Once you find the line that contains "Describe the element at coordinates (127, 845)" in the entries below, give it again along with every following line, unchanged, through the final one.

Content starts

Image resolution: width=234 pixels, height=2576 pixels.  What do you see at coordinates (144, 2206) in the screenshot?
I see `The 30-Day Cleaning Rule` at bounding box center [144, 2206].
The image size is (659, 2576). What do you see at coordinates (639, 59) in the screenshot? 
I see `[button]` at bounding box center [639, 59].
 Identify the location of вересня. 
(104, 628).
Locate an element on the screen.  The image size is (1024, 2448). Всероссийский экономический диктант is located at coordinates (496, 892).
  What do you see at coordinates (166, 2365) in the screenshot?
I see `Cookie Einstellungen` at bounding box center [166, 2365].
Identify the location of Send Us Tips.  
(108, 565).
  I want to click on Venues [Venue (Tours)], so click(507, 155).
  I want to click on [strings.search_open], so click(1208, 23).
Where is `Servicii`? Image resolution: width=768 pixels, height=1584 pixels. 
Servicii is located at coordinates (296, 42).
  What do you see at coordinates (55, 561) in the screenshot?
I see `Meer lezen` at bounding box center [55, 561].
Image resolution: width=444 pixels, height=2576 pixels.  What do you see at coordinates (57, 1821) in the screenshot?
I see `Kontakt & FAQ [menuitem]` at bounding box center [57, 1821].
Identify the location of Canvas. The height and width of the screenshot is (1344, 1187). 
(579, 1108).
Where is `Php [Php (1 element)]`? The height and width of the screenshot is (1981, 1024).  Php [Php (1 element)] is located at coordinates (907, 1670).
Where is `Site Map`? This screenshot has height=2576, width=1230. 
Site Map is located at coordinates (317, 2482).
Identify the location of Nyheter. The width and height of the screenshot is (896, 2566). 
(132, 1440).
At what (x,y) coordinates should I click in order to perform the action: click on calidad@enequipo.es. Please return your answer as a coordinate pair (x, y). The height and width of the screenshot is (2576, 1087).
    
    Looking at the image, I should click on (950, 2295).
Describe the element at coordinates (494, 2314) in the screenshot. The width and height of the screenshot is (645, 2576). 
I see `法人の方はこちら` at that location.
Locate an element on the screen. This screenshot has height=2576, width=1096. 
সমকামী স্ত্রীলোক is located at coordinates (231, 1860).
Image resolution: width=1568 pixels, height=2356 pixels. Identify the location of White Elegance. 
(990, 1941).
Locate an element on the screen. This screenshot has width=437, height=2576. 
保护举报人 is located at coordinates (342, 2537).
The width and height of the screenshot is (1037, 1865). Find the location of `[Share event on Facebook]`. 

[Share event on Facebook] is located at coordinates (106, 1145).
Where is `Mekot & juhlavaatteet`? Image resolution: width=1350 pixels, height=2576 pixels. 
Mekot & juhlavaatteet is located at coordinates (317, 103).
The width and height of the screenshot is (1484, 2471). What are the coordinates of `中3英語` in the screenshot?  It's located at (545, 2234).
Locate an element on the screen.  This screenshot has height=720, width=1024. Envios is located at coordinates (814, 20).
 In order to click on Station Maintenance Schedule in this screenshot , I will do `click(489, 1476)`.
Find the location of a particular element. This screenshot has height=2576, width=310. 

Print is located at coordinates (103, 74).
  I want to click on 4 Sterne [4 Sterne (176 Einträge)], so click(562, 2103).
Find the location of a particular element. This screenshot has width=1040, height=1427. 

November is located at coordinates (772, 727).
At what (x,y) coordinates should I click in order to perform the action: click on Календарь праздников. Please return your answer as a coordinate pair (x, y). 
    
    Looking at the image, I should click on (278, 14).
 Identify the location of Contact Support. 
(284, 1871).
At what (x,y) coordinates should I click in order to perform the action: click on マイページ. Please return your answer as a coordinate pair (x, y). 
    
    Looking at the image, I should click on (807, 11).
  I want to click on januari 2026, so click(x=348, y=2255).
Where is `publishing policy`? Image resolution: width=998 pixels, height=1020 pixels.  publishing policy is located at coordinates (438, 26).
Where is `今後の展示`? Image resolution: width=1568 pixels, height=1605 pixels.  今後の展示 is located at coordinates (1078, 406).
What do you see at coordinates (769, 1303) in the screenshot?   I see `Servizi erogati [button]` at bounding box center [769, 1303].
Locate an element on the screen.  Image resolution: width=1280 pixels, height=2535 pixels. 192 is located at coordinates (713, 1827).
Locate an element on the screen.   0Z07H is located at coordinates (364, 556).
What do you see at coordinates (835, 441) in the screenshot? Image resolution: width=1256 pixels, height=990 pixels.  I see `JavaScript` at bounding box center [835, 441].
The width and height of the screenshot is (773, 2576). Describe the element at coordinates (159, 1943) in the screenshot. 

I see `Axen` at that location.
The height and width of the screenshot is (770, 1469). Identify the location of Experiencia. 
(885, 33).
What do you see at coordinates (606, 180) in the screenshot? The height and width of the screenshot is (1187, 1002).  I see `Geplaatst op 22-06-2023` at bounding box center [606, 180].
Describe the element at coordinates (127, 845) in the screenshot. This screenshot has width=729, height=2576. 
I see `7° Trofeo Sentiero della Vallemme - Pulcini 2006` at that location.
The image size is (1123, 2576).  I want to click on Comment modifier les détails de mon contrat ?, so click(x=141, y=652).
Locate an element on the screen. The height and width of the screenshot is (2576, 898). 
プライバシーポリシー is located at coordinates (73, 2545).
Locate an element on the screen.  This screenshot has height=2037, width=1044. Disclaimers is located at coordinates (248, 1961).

Content ends

» **Expected output**:
Describe the element at coordinates (127, 845) in the screenshot. This screenshot has width=729, height=2576. 
I see `7° Trofeo Sentiero della Vallemme - Pulcini 2006` at that location.
The image size is (1123, 2576).  I want to click on Comment modifier les détails de mon contrat ?, so click(x=141, y=652).
Locate an element on the screen. The height and width of the screenshot is (2576, 898). 
プライバシーポリシー is located at coordinates (73, 2545).
Locate an element on the screen.  This screenshot has height=2037, width=1044. Disclaimers is located at coordinates (248, 1961).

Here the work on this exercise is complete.